Pena Nieto has blamed the drop on monopoly control by the state-owned oil company, Pemex, which has been faulted for inefficiency and corruption. International oil companies have long only been allowed to be paid for oil services; they could not take ownership of oil fields or derive profits from the reserves.
The government’s energy reform plan, and these latest rules to codify specific changes, will end that model and open up the sector to private companies. Pena Nieto has said he hopes the reforms will boost production to 3.5 million barrels per day by 2025.
But the energy reforms are highly controversial in Mexico, and the political left strongly opposes ending the state’s control over the oil sector. The Partido de la Revolucion Democratica (PRD) is hoping to overturn Pena Nieto’s plans in a referendum planned for 2015.
Alfonso Cauron, the Oscar-winning director of “Gravity,” wrote an open letter to Pena Nieto, which was published in Mexican newspapers, in which he called for a public explanation of how the energy reform will specifically benefit the Mexican people and avoid corruption.
The government is expected to put up blocks for bid, which will be open to the highest bidder. Mexican companies will be given priority over foreign firms if bids are similar.
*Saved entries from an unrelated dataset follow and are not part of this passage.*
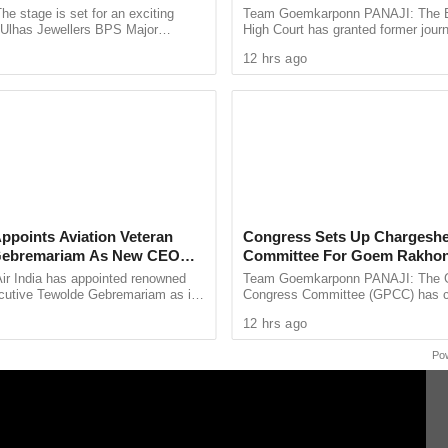
les As Finals Lineup
cessary services in the nearest Primary Health
he stage is set for an exciting
Team Goemkarponn PANAJI: The
d
e Ulhas Jewellers BPS Major
High Court has granted former journ
y Health Centre. Consequent to which, all the
le Tennis Tournament 2026, with
Tejpal four weeks to surrender after
12 hrs ago
 and Ishita Colaso ...
him in the 2013 rape case ...
ical staff etc. shall report to the Dean, Goa
rther deployment in the COVID Hospitals. This is
on from the same shall be,” Vikas S. N. Gaunekar,
the order.
Appoints Aviation Veteran
Congress Sets Up Chargeshe
Gebremariam As New CEO
Committee For Goem Rakhon
ir India has appointed renowned
Team Goemkarponn PANAJI: The 
ecutive Tewolde Gebremariam as its
Congress Committee (GPCC) has co
xecutive Officer and Managing
Chargesheet Committee to prepare
12 hrs ago
king a ...
comprehensive document highlightin
Po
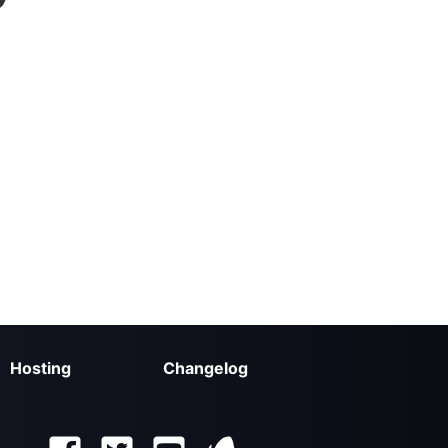
Hosting
Changelog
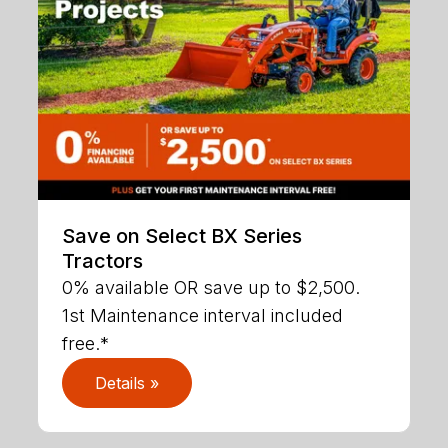
Save on Select BX Series
Tractors
0% available OR save up to $2,500.
1st Maintenance interval included
free.*
Details »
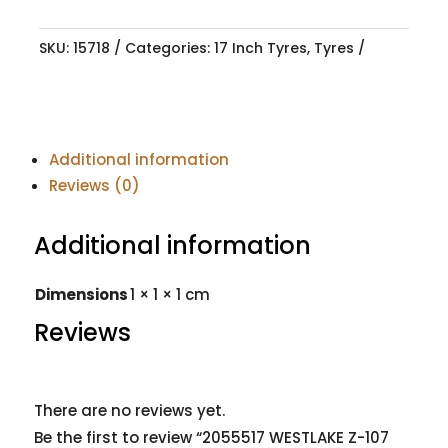
SKU:
15718
Categories:
17 Inch Tyres
,
Tyres
Additional information
Reviews (0)
Additional information
Dimensions
1 × 1 × 1 cm
Reviews
There are no reviews yet.
Be the first to review “2055517 WESTLAKE Z-107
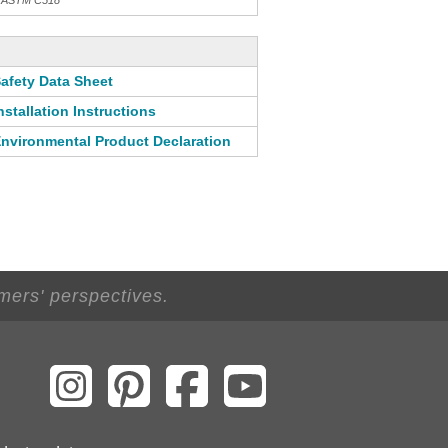
th ASTM C518
afety Data Sheet
nstallation Instructions
nvironmental Product Declaration
mers' perspectives.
One of the controversial aspects of the new governance structure is how stringent the local content rules would be. In Brazil, for example, regulators require that international oil companies use 40 percent local content, a limit that oil companies say is holding back investment and raising costs.
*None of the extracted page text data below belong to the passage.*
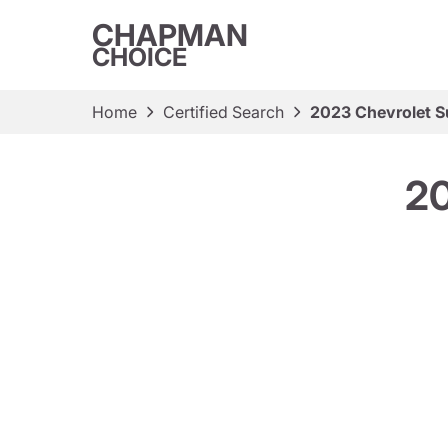
CHAPMAN
CHOICE
Home
Certified Search
2023 Chevrolet S
20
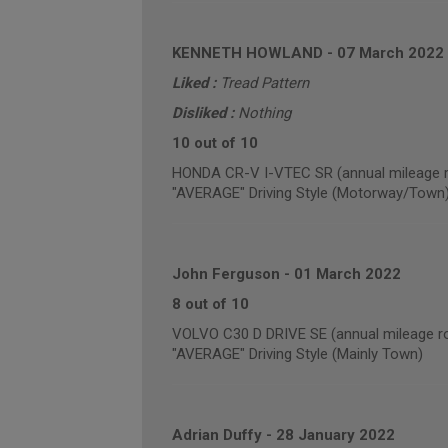
KENNETH HOWLAND
-
07 March 2022
Liked :
Tread Pattern
Disliked :
Nothing
10 out of 10
HONDA CR-V I-VTEC SR (annual mileage r
"AVERAGE" Driving Style (Motorway/Town
John Ferguson
-
01 March 2022
8 out of 10
VOLVO C30 D DRIVE SE (annual mileage r
"AVERAGE" Driving Style (Mainly Town)
Adrian Duffy
-
28 January 2022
While Brazil has enormous reserves in the pre-salt, its production over the last few years has proved disappointing. Mexico decided on a much looser 25 percent local content and, importantly, the proposal allows companies up to a decade to comply.
The latter provision could prove to be significant because it allows international oil companies to move in almost immediately with their existing expertise. If, on the other hand, Mexico had required local content requirements from the start, oil companies would need to take the time to establish relationships with Mexican companies before kicking off new projects. International oil drillers are already exploring and producing in the Gulf of Mexico, so they could theoretically move into Mexican waters without too much difficulty.
Another important reform focuses on royalties; the government has proposed a sliding scale based on the price of oil. For example, companies would pay a 5 percent royalty when prices are $60 per barrel but a 10 percent royalty when prices are $100, according to the WSJ.
Analysts expect the government to offer a range of blocks for development, including deep-water and onshore shale.
The U.S. Energy Information Administration estimates that Mexico has 545 trillion cubic feet of recoverable shale gas, the sixth largest amount in the world. The most promising fields, such as the Burgos Basin, are in the northeast of the country, along the prolific Eagle Ford formation in south Texas.
The international oil industry is chomping at the bit, but the proposal still needs to get through the Mexican Congress. Despite his remarkable success at getting several major bills through already, Pena Nieto’s approval ratings are quite low, just 37 percent in a recent poll. But he has said he remains confident of victory this time again.